Each line of the data is to be output verbatim, with the images removed.

=== PROVIDED MATERIAL ===

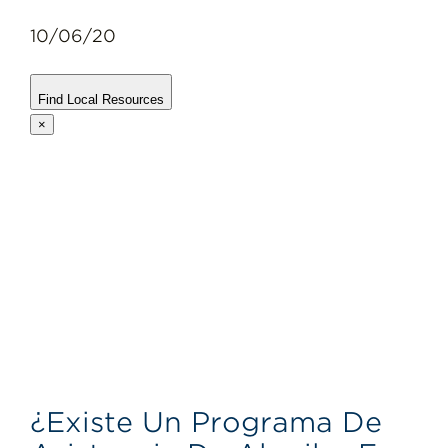
10/06/20
Find Local Resources
×
¿Existe Un Programa De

===

RESPONSE BELOW ::
10/06/20
Find Local Resources
×
¿Existe Un Programa De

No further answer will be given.